Ottawa trade consultant Peter Clark said the retaliatory process could be drawn out but it was important to get Canada’s evidence of damage on the public record.
“So if we do have to move to retaliatory action, we’ll have the numbers ready and we won’t be starting again,” he said.
Clark also noted that while tariff reaction could be targeted at U.S. pork exports to Canada, it also could aim at other sectors that are important to powerful U.S. politicians whose constituents would feel the impact of tariffs and reduced access to Canadian markets.
“It really will be an exercise in trying to find a weak underbelly,” he said.
Meanwhile, federal agriculture minister Gerry Ritz is making no commitment to Canadian tactics if the Americans choose not to comply with the WTO ruling.
“It is premature to speculate on retaliatory measures at this time,” he said in a statement issued by his office Jan. 14. “We expect that the U.S. will bring itself into compliance with its WTO obligations by May 23.”

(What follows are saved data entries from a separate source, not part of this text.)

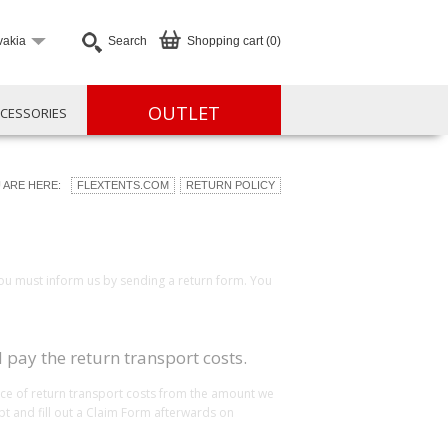
vakia
Search
Shopping cart (0)
OUTLET
CESSORIES
 ARE HERE:
FLEXTENTS.COM
RETURN POLICY
you must inform us by sending a return form. You
 pay the return transport costs.
rice of return transport costs from the amount we
pt and fill out a Claim Form afterwards on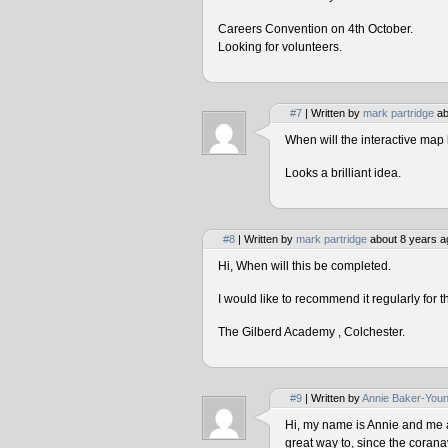
Careers Convention on 4th October.
Looking for volunteers.
#7
| Written by
mark partridge
ab
When will the interactive map 
Looks a brilliant idea.
#8
| Written by
mark partridge
about 8 years a
Hi, When will this be completed.
I would like to recommend it regularly for t
The Gilberd Academy , Colchester.
#9
| Written by
Annie Baker-You
Hi, my name is Annie and me and
great way to, since the corana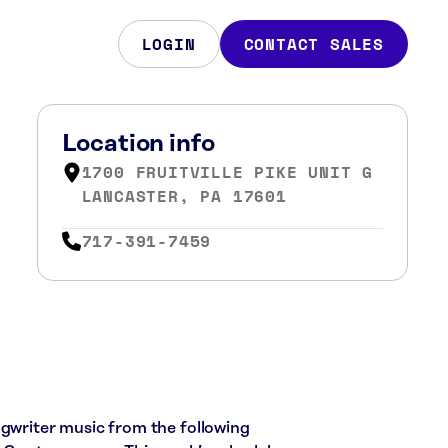
LOGIN
CONTACT SALES
Location info
1700 FRUITVILLE PIKE UNIT G
LANCASTER, PA 17601
717-391-7459
ngwriter music from the following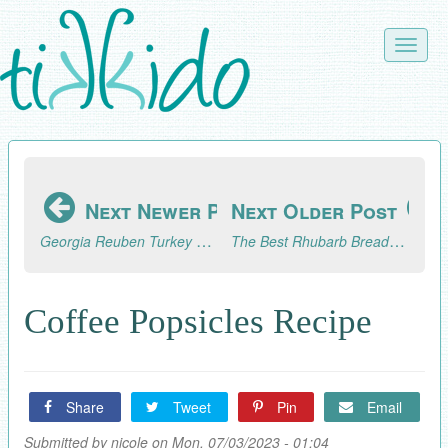
Skip
to
Toggle
main
naviga
content
Next Newer Post
Next Older Post
Georgia Reuben Turkey Sandwich (Like Zingerman's Deli)
The Best Rhubarb Bread Recipe
Coffee Popsicles Recipe
Share
Tweet
Pin
Email
Submitted by
nicole
on Mon, 07/03/2023 - 01:04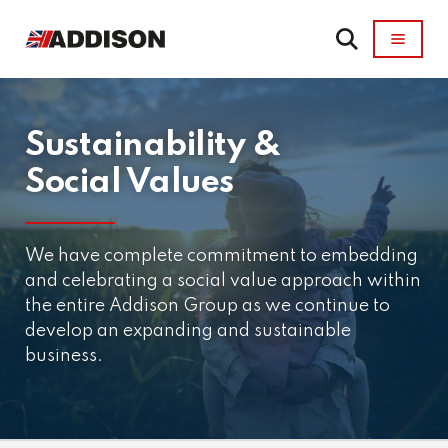
Sustainability &
Social Values
We have complete commitment to embedding
and celebrating a social value approach within
the entire Addison Group as we continue to
develop an expanding and sustainable
business.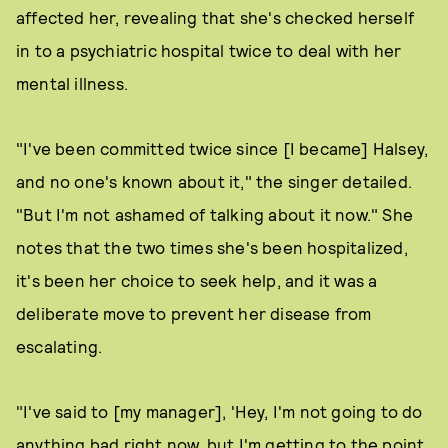
affected her, revealing that she's checked herself
in to a psychiatric hospital twice to deal with her
mental illness.
"I've been committed twice since [I became] Halsey,
and no one's known about it," the singer detailed.
"But I'm not ashamed of talking about it now." She
notes that the two times she's been hospitalized,
it's been her choice to seek help, and it was a
deliberate move to prevent her disease from
escalating.
"I've said to [my manager], 'Hey, I'm not going to do
anything bad right now, but I'm getting to the point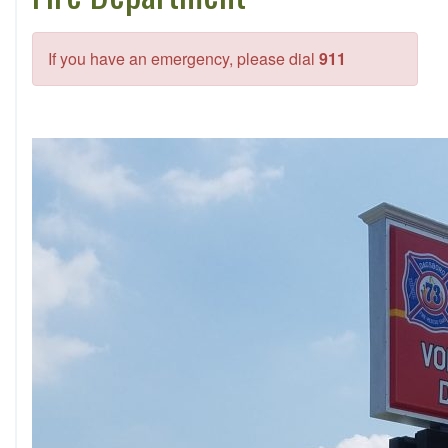
If you have an emergency, please dial
911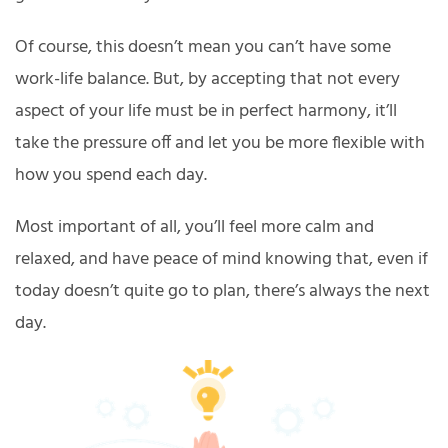
Of course, this doesn’t mean you can’t have some
work-life balance. But, by accepting that not every
aspect of your life must be in perfect harmony, it’ll
take the pressure off and let you be more flexible with
how you spend each day.
Most important of all, you’ll feel more calm and
relaxed, and have peace of mind knowing that, even if
today doesn’t quite go to plan, there’s always the next
day.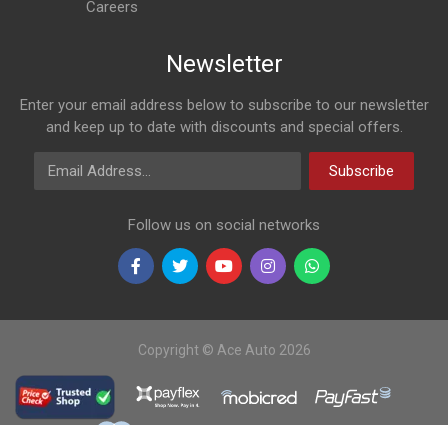
Careers
Newsletter
Enter your email address below to subscribe to our newsletter
and keep up to date with discounts and special offers.
Email Address
Subscribe
Follow us on social networks
Copyright © Ace Auto 2026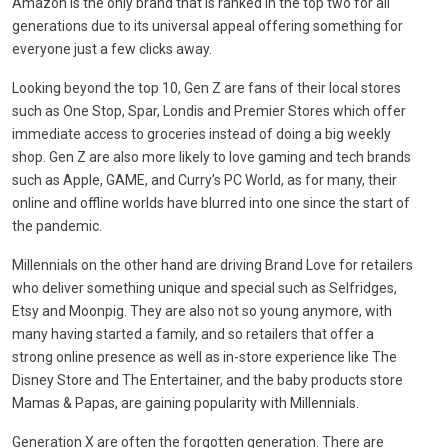
Amazon is the only brand that is ranked in the top two for all
generations due to its universal appeal offering something for
everyone just a few clicks away.
Looking beyond the top 10, Gen Z are fans of their local stores
such as One Stop, Spar, Londis and Premier Stores which offer
immediate access to groceries instead of doing a big weekly
shop. Gen Z are also more likely to love gaming and tech brands
such as Apple, GAME, and Curry’s PC World, as for many, their
online and offline worlds have blurred into one since the start of
the pandemic.
Millennials on the other hand are driving Brand Love for retailers
who deliver something unique and special such as Selfridges,
Etsy and Moonpig. They are also not so young anymore, with
many having started a family, and so retailers that offer a
strong online presence as well as in-store experience like The
Disney Store and The Entertainer, and the baby products store
Mamas & Papas, are gaining popularity with Millennials.
Generation X are often the forgotten generation. There are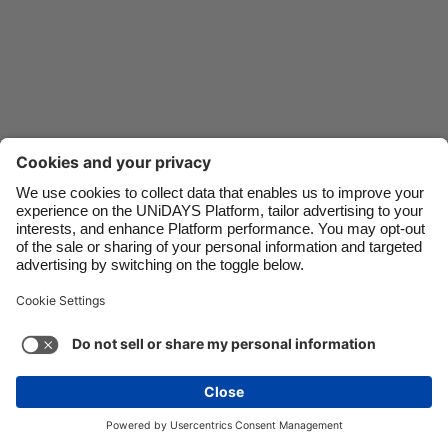
Danmark
Schweiz
Deutschland
Singapore
España
South Korea
France
Suomi
India
Sverige
Indonesia
United Kingdom
Ireland
United States
Italia
Việt Nam
Support
Terms of Service
Cookie Policy
Malaysia
ไทย
Cookie settings
Privacy Policy
Accessibility
México
South Africa
See more
Carousel:Next
Copyright © UNiDAYS. All rights reserved.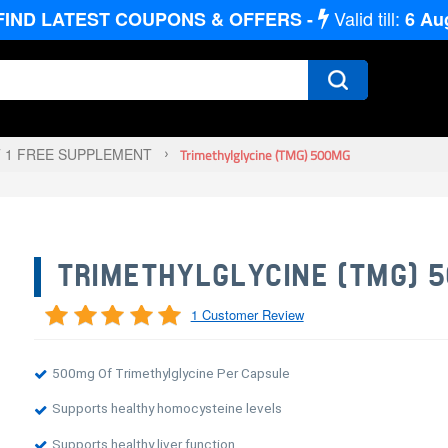
Valid till:
FIND LATEST COUPONS & OFFERS -
6
Au
T 1 FREE SUPPLEMENT
Trimethylglycine (TMG) 500MG
TRIMETHYLGLYCINE (TMG) 
1 Customer Review
500mg Of Trimethylglycine Per Capsule
Supports healthy homocysteine levels
Supports healthy liver function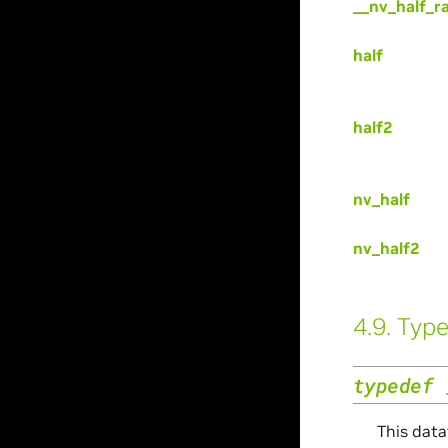
__nv_half_r
half
half2
nv_half
nv_half2
4.9.
Type
typedef
This data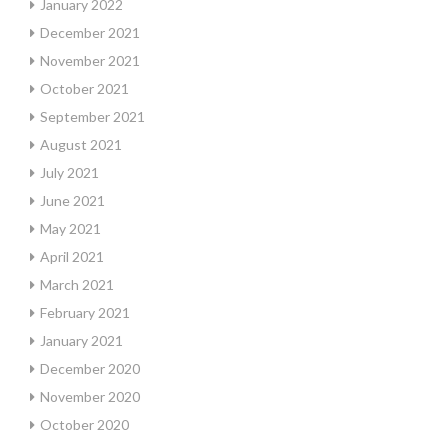
January 2022
December 2021
November 2021
October 2021
September 2021
August 2021
July 2021
June 2021
May 2021
April 2021
March 2021
February 2021
January 2021
December 2020
November 2020
October 2020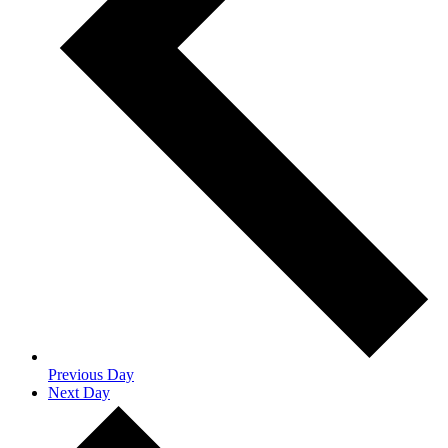
Previous Day
Next Day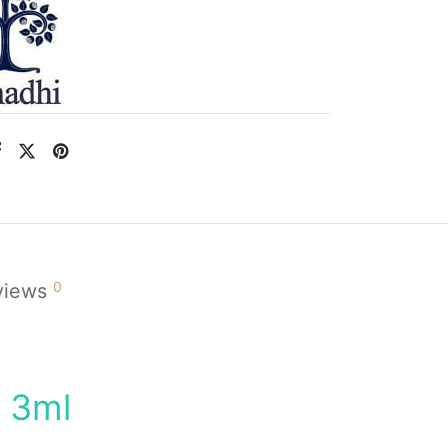
0
views
l 3ml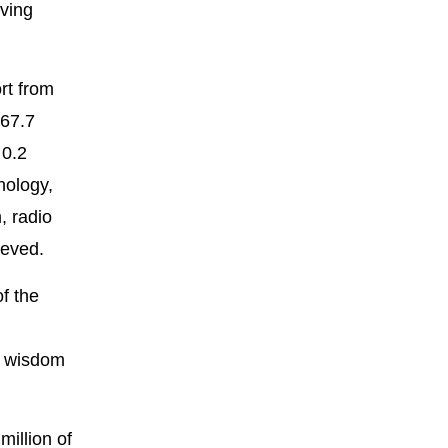
iving
rt from
567.7
 0.2
nology,
, radio
ieved.
f the
he wisdom
million of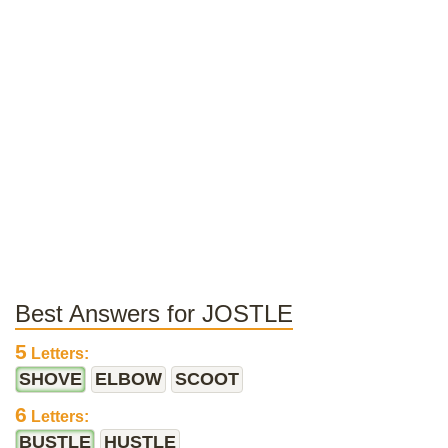
Best Answers for JOSTLE
5
Letters:
SHOVE
ELBOW
SCOOT
6
Letters:
BUSTLE
HUSTLE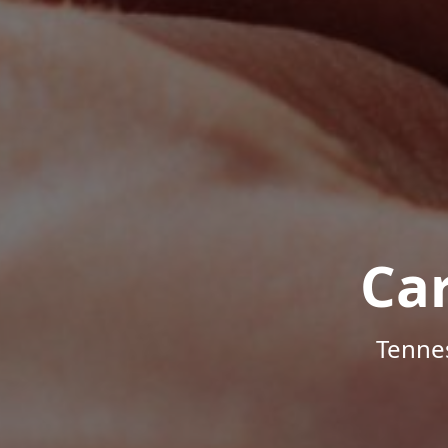
Ca
Tenne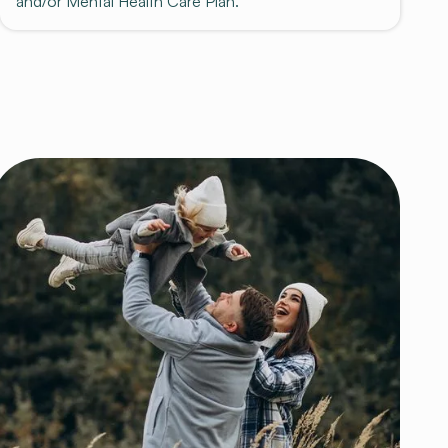
and/or Mental Health Care Plan.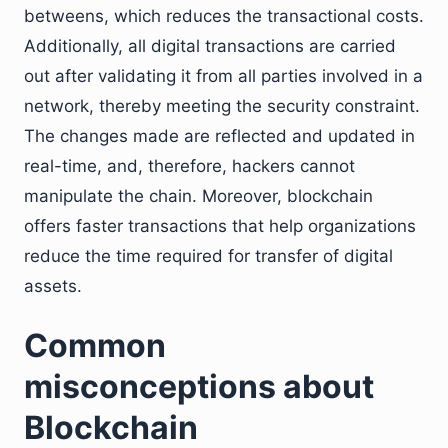
betweens, which reduces the transactional costs.
Additionally, all digital transactions are carried
out after validating it from all parties involved in a
network, thereby meeting the security constraint.
The changes made are reflected and updated in
real-time, and, therefore, hackers cannot
manipulate the chain. Moreover, blockchain
offers faster transactions that help organizations
reduce the time required for transfer of digital
assets.
Common
misconceptions about
Blockchain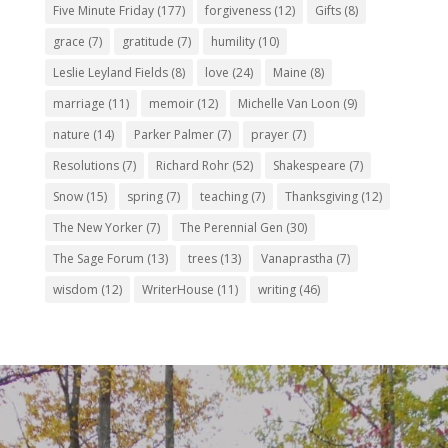
Five Minute Friday
(177)
forgiveness
(12)
Gifts
(8)
grace
(7)
gratitude
(7)
humility
(10)
Leslie Leyland Fields
(8)
love
(24)
Maine
(8)
marriage
(11)
memoir
(12)
Michelle Van Loon
(9)
nature
(14)
Parker Palmer
(7)
prayer
(7)
Resolutions
(7)
Richard Rohr
(52)
Shakespeare
(7)
Snow
(15)
spring
(7)
teaching
(7)
Thanksgiving
(12)
The New Yorker
(7)
The Perennial Gen
(30)
The Sage Forum
(13)
trees
(13)
Vanaprastha
(7)
wisdom
(12)
WriterHouse
(11)
writing
(46)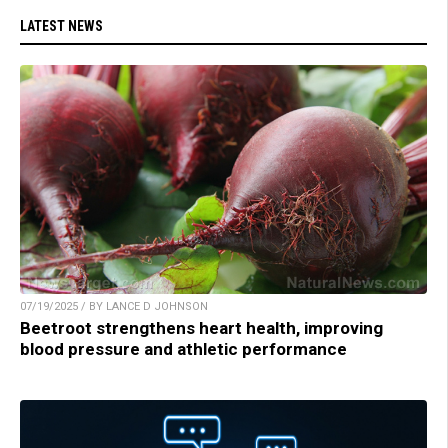
LATEST NEWS
07/19/2025 / BY LANCE D JOHNSON
Beetroot strengthens heart health, improving
blood pressure and athletic performance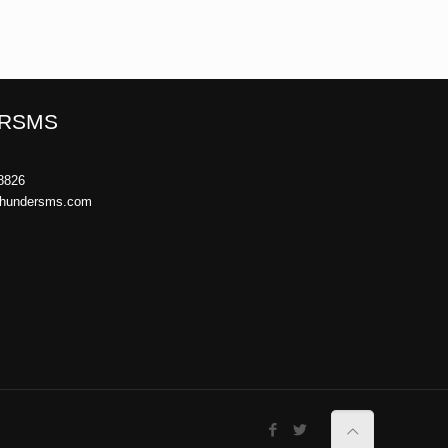
RSMS
8826
thundersms.com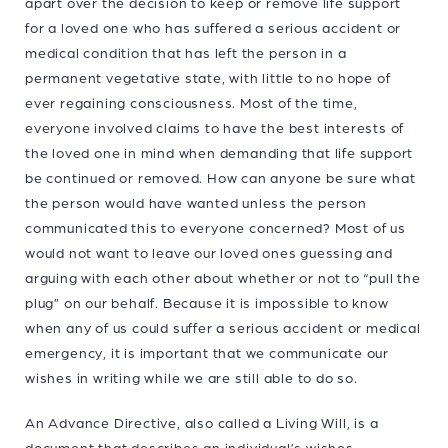
apart over the decision to keep or remove life support
for a loved one who has suffered a serious accident or
medical condition that has left the person in a
permanent vegetative state, with little to no hope of
ever regaining consciousness. Most of the time,
everyone involved claims to have the best interests of
the loved one in mind when demanding that life support
be continued or removed. How can anyone be sure what
the person would have wanted unless the person
communicated this to everyone concerned? Most of us
would not want to leave our loved ones guessing and
arguing with each other about whether or not to “pull the
plug” on our behalf. Because it is impossible to know
when any of us could suffer a serious accident or medical
emergency, it is important that we communicate our
wishes in writing while we are still able to do so.
An Advance Directive, also called a Living Will, is a
document that describes an individual’s wishes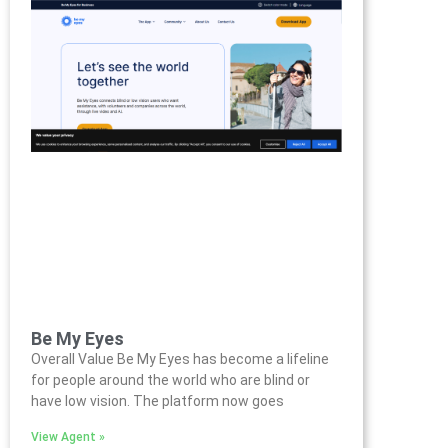
Be My Eyes
Overall Value Be My Eyes has become a lifeline
for people around the world who are blind or
have low vision. The platform now goes
View Agent »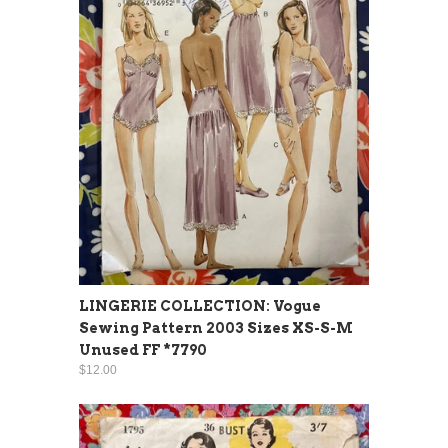
LINGERIE COLLECTION: Vogue
Sewing Pattern 2003 Sizes XS-S-M
Unused FF *7790
$12.00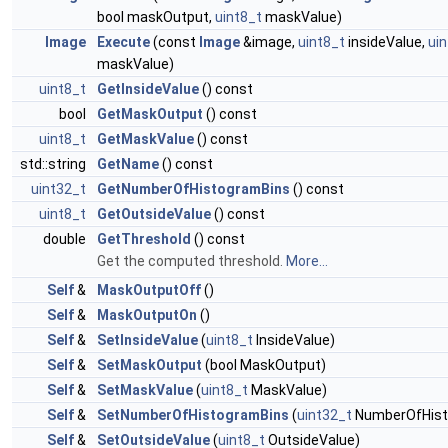
bool maskOutput,
uint8_t
maskValue)
Image
Execute
(const
Image
&image,
uint8_t
insideValue,
ui
maskValue)
uint8_t
GetInsideValue
() const
bool
GetMaskOutput
() const
uint8_t
GetMaskValue
() const
std::string
GetName
() const
uint32_t
GetNumberOfHistogramBins
() const
uint8_t
GetOutsideValue
() const
double
GetThreshold
() const
Get the computed threshold.
More...
Self
&
MaskOutputOff
()
Self
&
MaskOutputOn
()
Self
&
SetInsideValue
(
uint8_t
InsideValue)
Self
&
SetMaskOutput
(bool MaskOutput)
Self
&
SetMaskValue
(
uint8_t
MaskValue)
Self
&
SetNumberOfHistogramBins
(
uint32_t
NumberOfHist
Self
&
SetOutsideValue
(
uint8_t
OutsideValue)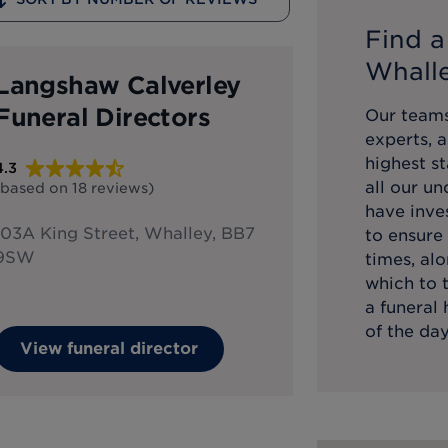
Find a
Whall
Langshaw Calverley
Funeral Directors
Our teams
experts, 
highest st
4.3
all our u
(based on
18
reviews
)
have inve
103A King Street, Whalley, BB7
to ensure 
9SW
times, alo
which to 
a funeral
of the day
View funeral director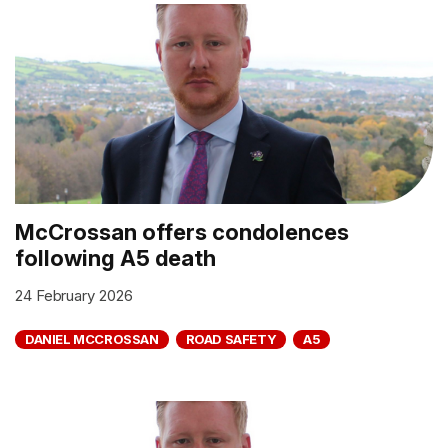
McCrossan offers condolences
following A5 death
24 February 2026
DANIEL MCCROSSAN
ROAD SAFETY
A5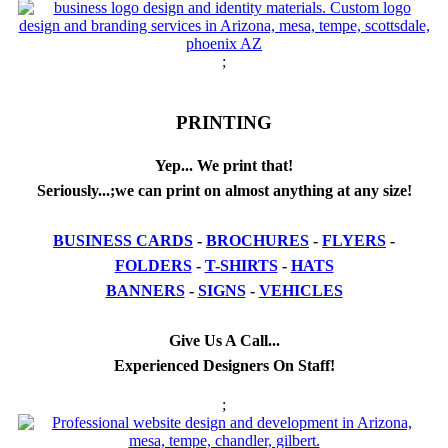
;
PRINTING
Yep... We print that!
Seriously...;we can print on almost anything at any size!
BUSINESS CARDS
-
BROCHURES
-
FLYERS
-
FOLDERS
-
T-SHIRTS
-
HATS
BANNERS
-
SIGNS
-
VEHICLES
Give Us A Call...
Experienced Designers On Staff!
;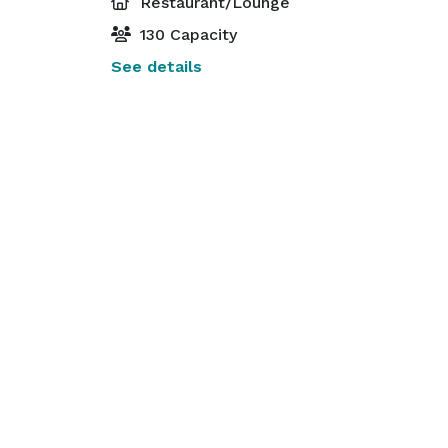
Restaurant/Lounge
130 Capacity
See details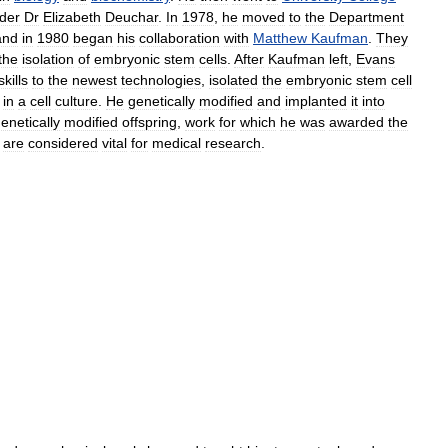
der
Dr
Elizabeth
Deuchar
.
In
1978
,
he
moved
to
the
Department
and
in
1980
began
his
collaboration
with
Matthew
Kaufman
.
They
the
isolation
of
embryonic
stem
cells
.
After
Kaufman
left
,
Evans
skills
to
the
newest
technologies
,
isolated
the
embryonic
stem
cell
in
a
cell
culture
.
He
genetically
modified
and
implanted
it
into
enetically
modified
offspring
,
work
for
which
he
was
awarded
the
are
considered
vital
for
medical
research
.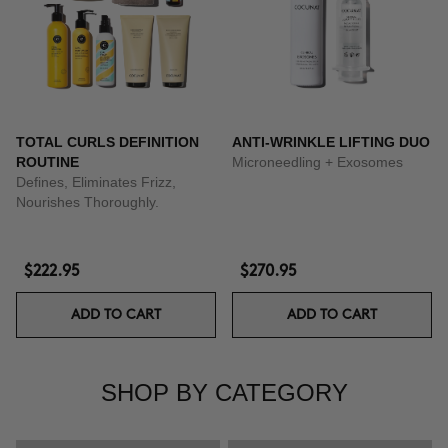
TOTAL CURLS DEFINITION
ANTI-WRINKLE LIFTING DUO
ROUTINE
Microneedling + Exosomes
Defines, Eliminates Frizz,
Nourishes Thoroughly.
$222.95
$270.95
ADD TO CART
ADD TO CART
SHOP BY CATEGORY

The study prepared for the CPC by Alberta Agriculture rural economist Ron Gietz concluded that damage to the industry has accumulated through reduced sales of live hogs south, reduced export of weanlings to American feeder operations and a reduction in Canadian prices because of reduced demand.
Gietz said that by the end of October 2012, the cumulative loss was $1.9 billion and likely $2 billion by year-end.
He estimated the ongoing cost at $500 million annually, as long as the dispute continues.
During the news conference, he said the increased value of the Canadian dollar since 2008 and the recent escalation of grain and feed prices have affected the profitability of the Canadian industry.
But COOL has been an overwhelming factor.
The Canadian hog industry shrunk by 15 percent while the U.S. herd decline was just two percent, he said.
COOL had to be a factor, said Gietz.
“COOL has taken a heavy toll on Canada’s swine industry,” he reported.
“In fact, it is apparent that Canada’s swine producers have borne the brunt of COOL’s negative impacts on the livestock sector.”